The population legally registered in Belgium as at 1 January 2018 is 11 376 070 million inhabitants, 57.6% of whom reside in Flanders, 31.9% in Wallonia, 10.5% in the Brussels-Capital Region and less than 1% in the municipalities of the German-speaking community. The population has experienced an annual growth of 53 982 people, or 0.50%. This growth is primarily attributable to net international migration. The population traditionally consists of slightly more women (51% or 5 778 164 people) than men (49% or 5 597 906 people).

Meanwhile, the age distribution continues to illustrate the effect of the ‘ageing of the population’: there are now almost 2.13 million people aged 65 or over, representing 18.7% of the population. The number of young people (<18 years) has also increased, to 2.301 million, but they account for only 20.2% of the population. The ‘working age’ population (aged between 18 and 64) totals 6.944 million (61%).

In Belgium, 68.5% of the population between the ages of 20 and 64 are in work, while 7.1% of the active population are looking for work (figures for 2017). The inactive population is mainly composed of young people (students) and older people ((early) retirees). There are, however, major differences between the regions in Belgium. Flanders has the highest level of employment and the lowest unemployment rate.

The European Union has a higher employment level than Belgium: the proportion of active employees in the EU is 72.2% on average. Nevertheless, the level of unemployment in the EU (7.6%) is slightly higher than in Belgium (7.1%).

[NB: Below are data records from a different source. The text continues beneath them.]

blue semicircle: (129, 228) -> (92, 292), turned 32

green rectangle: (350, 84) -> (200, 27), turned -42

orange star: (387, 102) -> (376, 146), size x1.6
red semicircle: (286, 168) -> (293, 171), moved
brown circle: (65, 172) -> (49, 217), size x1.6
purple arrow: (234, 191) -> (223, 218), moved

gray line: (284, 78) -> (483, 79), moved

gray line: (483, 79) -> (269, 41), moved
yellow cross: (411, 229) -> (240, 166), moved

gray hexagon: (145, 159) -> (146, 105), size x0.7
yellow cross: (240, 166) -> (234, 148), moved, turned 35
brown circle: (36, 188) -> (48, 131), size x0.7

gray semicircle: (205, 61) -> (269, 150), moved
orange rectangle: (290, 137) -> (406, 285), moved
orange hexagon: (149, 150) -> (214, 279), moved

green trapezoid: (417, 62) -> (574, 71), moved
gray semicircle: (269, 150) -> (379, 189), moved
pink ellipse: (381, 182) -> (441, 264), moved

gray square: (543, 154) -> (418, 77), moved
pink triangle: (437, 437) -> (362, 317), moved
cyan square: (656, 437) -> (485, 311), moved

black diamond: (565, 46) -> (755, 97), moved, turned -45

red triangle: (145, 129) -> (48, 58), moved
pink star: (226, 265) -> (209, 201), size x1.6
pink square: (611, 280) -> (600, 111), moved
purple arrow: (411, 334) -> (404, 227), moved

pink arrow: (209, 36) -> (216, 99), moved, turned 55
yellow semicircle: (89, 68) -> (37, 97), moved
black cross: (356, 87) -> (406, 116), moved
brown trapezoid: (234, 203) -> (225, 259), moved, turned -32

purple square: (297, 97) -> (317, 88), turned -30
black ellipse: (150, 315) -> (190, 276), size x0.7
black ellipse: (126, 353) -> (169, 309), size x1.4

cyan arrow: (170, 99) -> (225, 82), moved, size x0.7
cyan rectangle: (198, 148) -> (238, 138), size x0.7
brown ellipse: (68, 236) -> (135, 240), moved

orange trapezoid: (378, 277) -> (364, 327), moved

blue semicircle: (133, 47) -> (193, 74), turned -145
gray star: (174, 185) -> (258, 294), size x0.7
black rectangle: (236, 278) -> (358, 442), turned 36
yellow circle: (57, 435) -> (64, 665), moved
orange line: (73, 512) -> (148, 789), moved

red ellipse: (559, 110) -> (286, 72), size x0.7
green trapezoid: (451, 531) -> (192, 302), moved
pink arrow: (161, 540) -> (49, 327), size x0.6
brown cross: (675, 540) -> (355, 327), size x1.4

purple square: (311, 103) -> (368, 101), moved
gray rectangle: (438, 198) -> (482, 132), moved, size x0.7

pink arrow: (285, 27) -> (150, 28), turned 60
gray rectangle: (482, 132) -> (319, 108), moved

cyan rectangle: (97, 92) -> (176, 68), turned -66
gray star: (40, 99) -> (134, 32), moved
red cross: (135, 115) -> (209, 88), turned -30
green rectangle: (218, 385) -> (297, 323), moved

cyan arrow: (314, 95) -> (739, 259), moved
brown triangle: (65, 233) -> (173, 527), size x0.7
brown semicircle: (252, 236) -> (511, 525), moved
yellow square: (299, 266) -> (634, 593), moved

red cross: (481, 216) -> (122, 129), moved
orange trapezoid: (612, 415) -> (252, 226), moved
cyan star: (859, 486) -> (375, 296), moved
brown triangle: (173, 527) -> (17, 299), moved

The Belgian employment situation may be typically described as resembling the shape of a lemon, with employment being heavily concentrated in the middle age category (25-54), while relatively few young people (who usually continue in education for a long time) and older people (who frequently take early retirement) are in work. Studying longer is a positive development, because it considerably increases the chances of finding employment, but early retirement has become unaffordable for the State and it is currently taking steps to discourage it by raising the ages at which people may retire.

Despite the fact that young people are studying longer, unemployment among young people remains very high in Belgium: 19.3%, which is slightly higher than the EU average (16.8%). It is worth noting that 12.7% of young people aged 15 and over leave education with no qualifications (without a certificate or with only a certificate of primary education). They therefore have much less chance of finding work than young people with secondary or higher qualifications.

Many people in Belgium commute, to work in a different region from that in which they live, or even commute abroad (‘cross-border workers’). Most commuting is from Flanders and Wallonia to the Brussels-Capital Region, where there are more jobs than members of the active population.

Most employment in Belgium is in services. There are not very many major industrial companies in Belgium; one such company though is the steel giant Arcelor Mittal, which is based mainly in Wallonia; the car manufacturer Volvo Cars is based in Ghent in Flanders. The top 10 places are all occupied by service industries in the transport and communication, finance and distribution/retail sectors. The list includes Bpost, the bank BNP Paribas Fortis, ING Belgium and KBC Bank, HR Rail, Colruyt Group, Proximus, the Delhaize Group, Carrefour Belgium.

The principal sector with the highest number of workers in Belgium is the tertiary sector (services), which accounts for 68.8% of its GDP (gross domestic product). Commerce, transport and HoReCa (hotels, restaurants and catering) make up the bulk of this sector. Next come public administration, education and business services with 19%.